Dalam pertimbangannya, hakim menilai Roy Suryo tidak menunjukkan indikasi akan melarikan diri, menghilangkan barang bukti, maupun menghambat proses penyidikan.
Baca: Roy Suryo dan Dokter Tifa Siap Hadapi Persidangan
Dengan keputusan ini maka penangkapan Roy Suryo terkait kasus tudingan ijazah palsu Jokowi dinyatakan tidak sah.
Menurut kuasa hukum Roy Suryo, Refly Harun, dalam persidangan hari ini hakim juga memastikan Roy Suryo adalah orang yang patuh, kooperatif, dan melakukan wajib lapor sesuai perjanjian dengan penyidik Polda Metro Jaya.

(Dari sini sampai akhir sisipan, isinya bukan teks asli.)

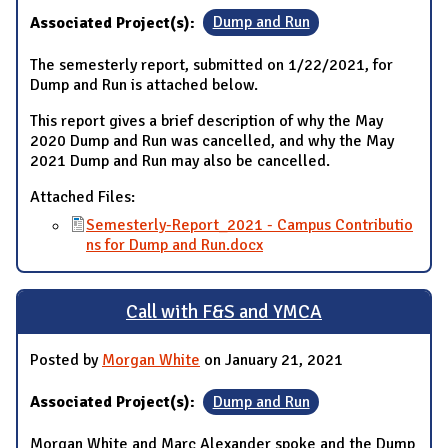
Associated Project(s):
Dump and Run
The semesterly report, submitted on 1/22/2021, for
Dump and Run is attached below.
This report gives a brief description of why the May
2020 Dump and Run was cancelled, and why the May
2021 Dump and Run may also be cancelled.
Attached Files:
Semesterly-Report_2021 - Campus Contributio
ns for Dump and Run.docx
Call with F&S and YMCA
Posted by
Morgan White
on January 21, 2021
Associated Project(s):
Dump and Run
Morgan White and Marc Alexander spoke and the Dump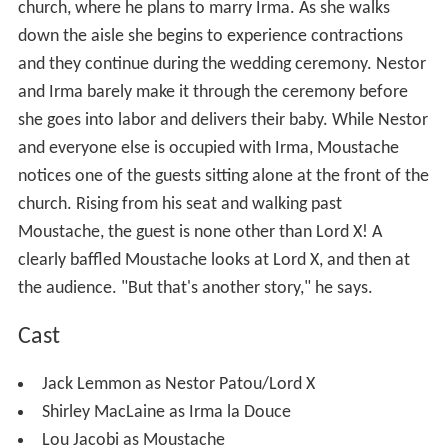
church, where he plans to marry Irma. As she walks
down the aisle she begins to experience contractions
and they continue during the wedding ceremony. Nestor
and Irma barely make it through the ceremony before
she goes into labor and delivers their baby. While Nestor
and everyone else is occupied with Irma, Moustache
notices one of the guests sitting alone at the front of the
church. Rising from his seat and walking past
Moustache, the guest is none other than Lord X! A
clearly baffled Moustache looks at Lord X, and then at
the audience. "But that's another story," he says.
Cast
Jack Lemmon as Nestor Patou/Lord X
Shirley MacLaine as Irma la Douce
Lou Jacobi as Moustache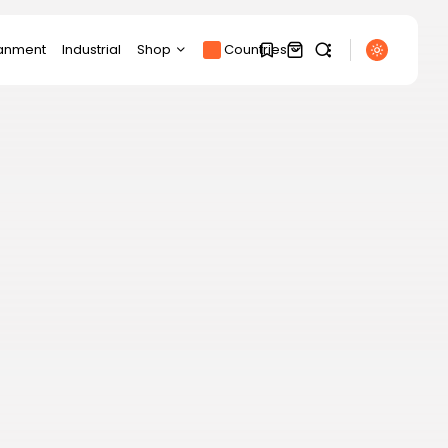
ianment
Industrial
Shop
Countries
Products
1
1
Product Page
SEARCH
Track Order
My account
Sorry, you have no
RECENT POSTS
bookmarks yet.
Cart
Latin america
Checkout
China will have the
0
largest embassy...
BY
THE HONA NEWS
AUGUST 9, 2026
Asia
The political black hole
over the...
BY
THE HONA NEWS
AUGUST 9, 2026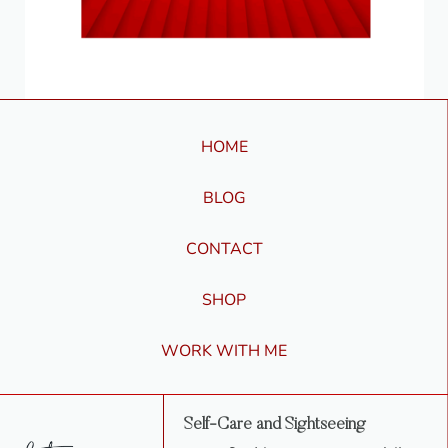
HOME
BLOG
CONTACT
SHOP
WORK WITH ME
Self-Care and Sightseeing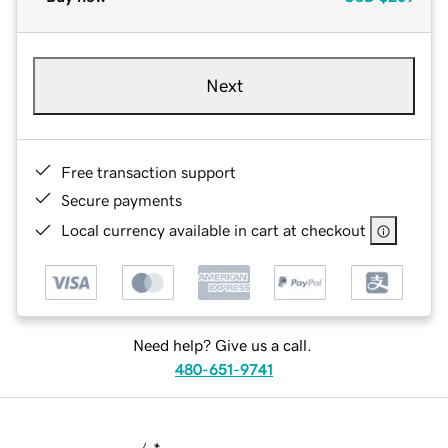
Next
Free transaction support
Secure payments
Local currency available in cart at checkout
Need help? Give us a call.
480-651-9741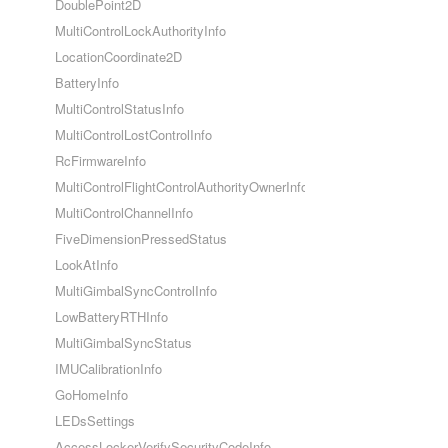
DoublePoint2D
MultiControlLockAuthorityInfo
LocationCoordinate2D
BatteryInfo
MultiControlStatusInfo
MultiControlLostControlInfo
RcFirmwareInfo
MultiControlFlightControlAuthorityOwnerInfo
MultiControlChannelInfo
FiveDimensionPressedStatus
LookAtInfo
MultiGimbalSyncControlInfo
LowBatteryRTHInfo
MultiGimbalSyncStatus
IMUCalibrationInfo
GoHomeInfo
LEDsSettings
AccessLockerVerifySecurityCodeInfo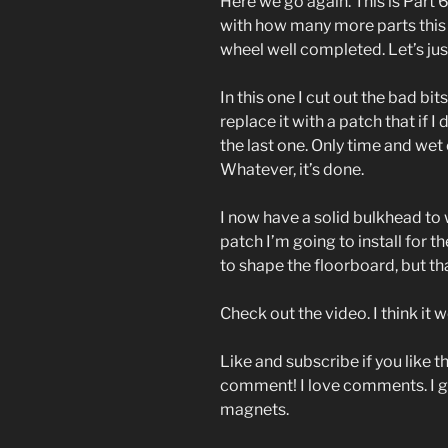
Here we go again. This is Part 
with how many more parts this 
wheel well completed. Let’s just
In this one I cut out the bad b
replace it with a patch that if I
the last one. Only time and wet c
Whatever, it’s done.
I now have a solid bulkhead to w
patch I’m going to install for t
to shape the floorboard, but th
Check out the video. I think it w
Like and subscribe if you like t
comment! I love comments. I g
magnets.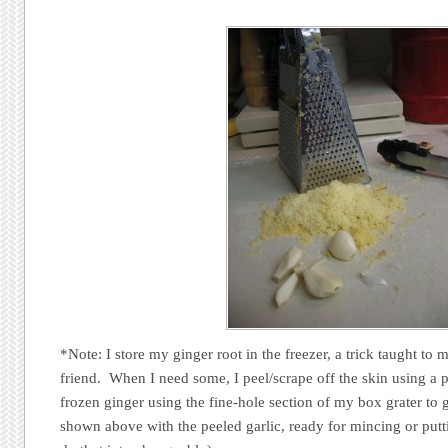
*Note: I store my ginger root in the freezer, a trick taught to
friend. When I need some, I peel/scrape off the skin using a p
frozen ginger using the fine-hole section of my box grater to 
shown above with the peeled garlic, ready for mincing or putti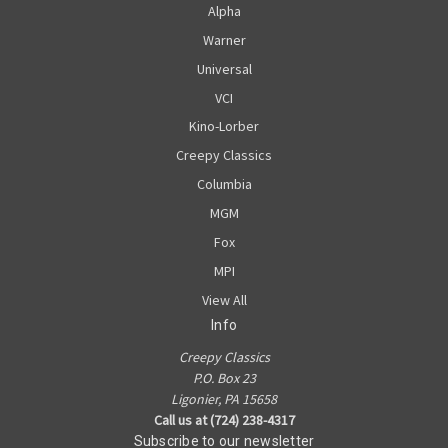
Alpha
Warner
Universal
VCI
Kino-Lorber
Creepy Classics
Columbia
MGM
Fox
MPI
View All
Info
Creepy Classics
P.O. Box 23
Ligonier, PA 15658
Call us at (724) 238-4317
Subscribe to our newsletter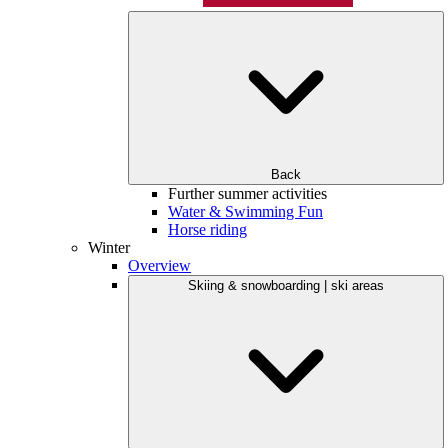
Back
Further summer activities
Water & Swimming Fun
Horse riding
Winter
Overview
Skiing & snowboarding | ski areas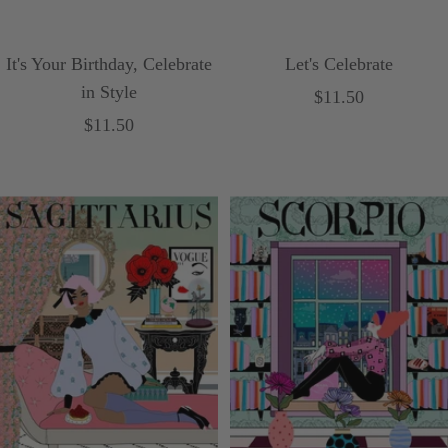
It's Your Birthday, Celebrate
Let's Celebrate
in Style
Sale
$11.50
Sale
$11.50
price
price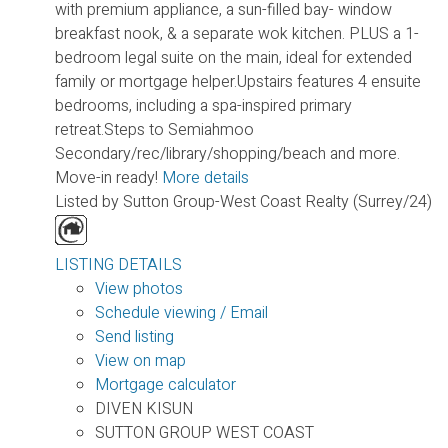
with premium appliance, a sun-filled bay- window
breakfast nook, & a separate wok kitchen. PLUS a 1-
bedroom legal suite on the main, ideal for extended
family or mortgage helper.Upstairs features 4 ensuite
bedrooms, including a spa-inspired primary
retreat.Steps to Semiahmoo
Secondary/rec/library/shopping/beach and more.
Move-in ready!
More details
Listed by Sutton Group-West Coast Realty (Surrey/24)
LISTING DETAILS
View photos
Schedule viewing / Email
Send listing
View on map
Mortgage calculator
DIVEN KISUN
SUTTON GROUP WEST COAST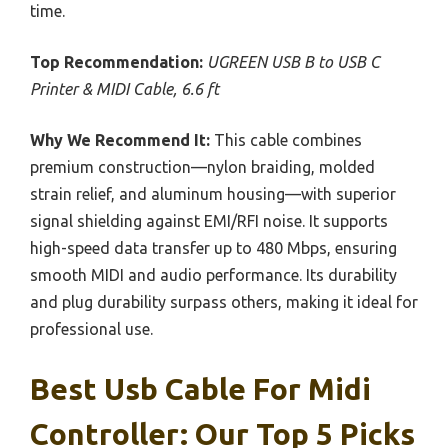
time.
Top Recommendation:
UGREEN USB B to USB C
Printer & MIDI Cable, 6.6 ft
Why We Recommend It:
This cable combines
premium construction—nylon braiding, molded
strain relief, and aluminum housing—with superior
signal shielding against EMI/RFI noise. It supports
high-speed data transfer up to 480 Mbps, ensuring
smooth MIDI and audio performance. Its durability
and plug durability surpass others, making it ideal for
professional use.
Best Usb Cable For Midi
Controller: Our Top 5 Picks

“Sehingga yang mencederai janji itu bukan Mas Roy, tetapi penyidik sendiri yang menangkap tiba-tiba, yang menahan tiba-tiba tanpa alasan yang bisa dibenarkan,” ucapnya.
Dia mengatakan sidang perdana perkara praperadilan kedua itu akan digelar pada Jumat, 10 Juli 2026. Dalam sidang perdana nanti, beragendakan pembacaan permohonan.
“Ini tidak bermaksud untuk menghambat pokok perkara, karena praperadilan ini adalah hak yang diberikan oleh undang-undang kepada tersangka,” kata Refly di PN Jaksel, Selasa (7/7/2026) seperti dipantau dari KompasTV.
Baca: Polda Metro Jaya Limpahkan Kasus Tudingan Ijazah Palsu Jokowi ke Kejaksaan
Refly menjelaskan pengajuan praperadilan yang kedua untuk menguji Pasal 32 Undang-Undang Informasi dan Transaksi Elektronik (UU ITE) yang dikenakan terhadap kliennya.
Refly menilai pasal tersebut merupakan pasal selundupan untuk menjadi daya tawar penyidik Polda Metro Jaya agar bisa menahan kliennya sewaktu-waktu.
Menurutnya, penggunaan Pasal 32 UU ITE tidak disertai fakta dan peristiwa yang sesungguhnya, juga tidak disertai dua alat bukti yang cukup.
Ditilik dari Sistem Informasi Penelusuran Perkara (SIPP) PN Jaksel, permohonan praperadilan kedua yang diajukan Roy Suryo itu teregistrasi dengan nomor 108/Pid.Pra/2026/PN JKT.SEL.
Klasifikasi perkaranya adalah sah atau tidaknya pelaksanaan upaya paksa penetapan tersangka.
Termohon dalam perkara tersebut: 1) Kapolda Metro Jaya cq Dirreskrimum Polda Metro Jaya cq Kasubdit Kamneg cq Tim Penyidik; 2) Kejati DKI Jakarta cq Aspidum Kejati DKI Jakarta cq Kejari Jakarta Selatan cq Tim Jaksa Penuntut Umum (JPU).